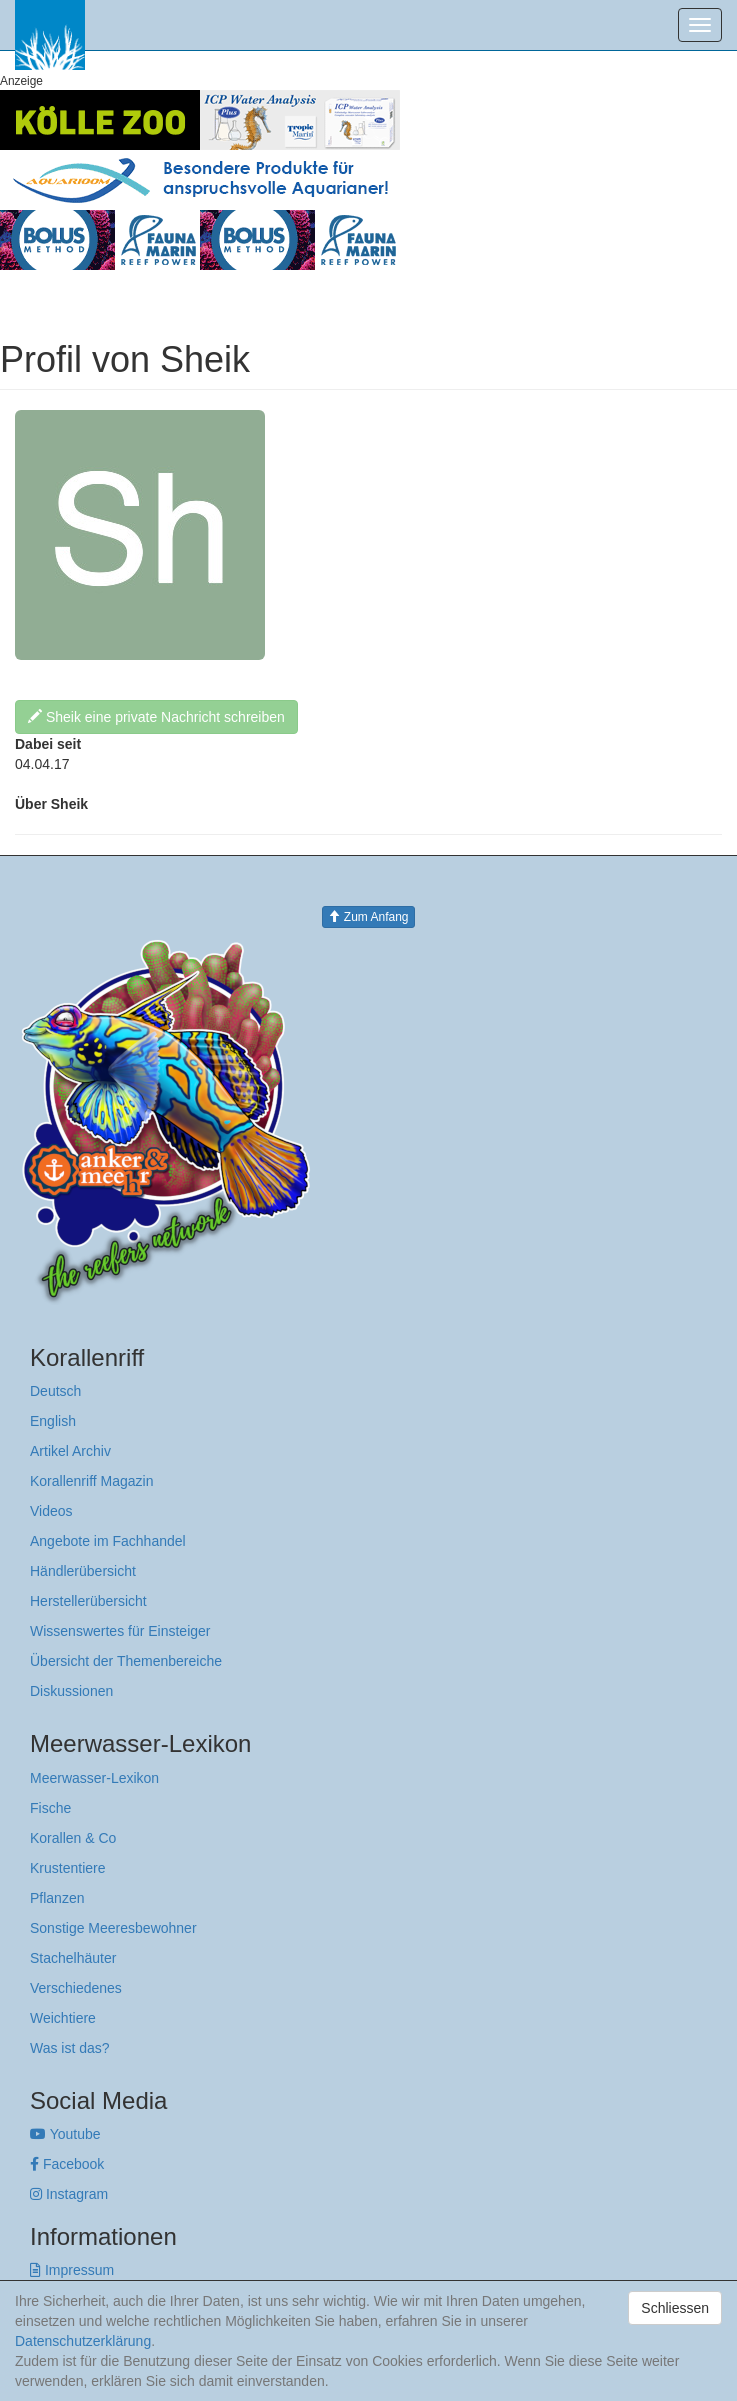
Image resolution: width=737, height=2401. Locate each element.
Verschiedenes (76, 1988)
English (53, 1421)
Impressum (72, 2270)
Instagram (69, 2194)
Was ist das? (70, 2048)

→ **Exercise**: Give back the whole listing exactly as it stands. No pictures belong in the copy.

→ **Your response**:
Image resolution: width=737, height=2401. Locate each element.
Verschiedenes (76, 1988)
English (53, 1421)
Impressum (72, 2270)
Instagram (69, 2194)
Was ist das? (70, 2048)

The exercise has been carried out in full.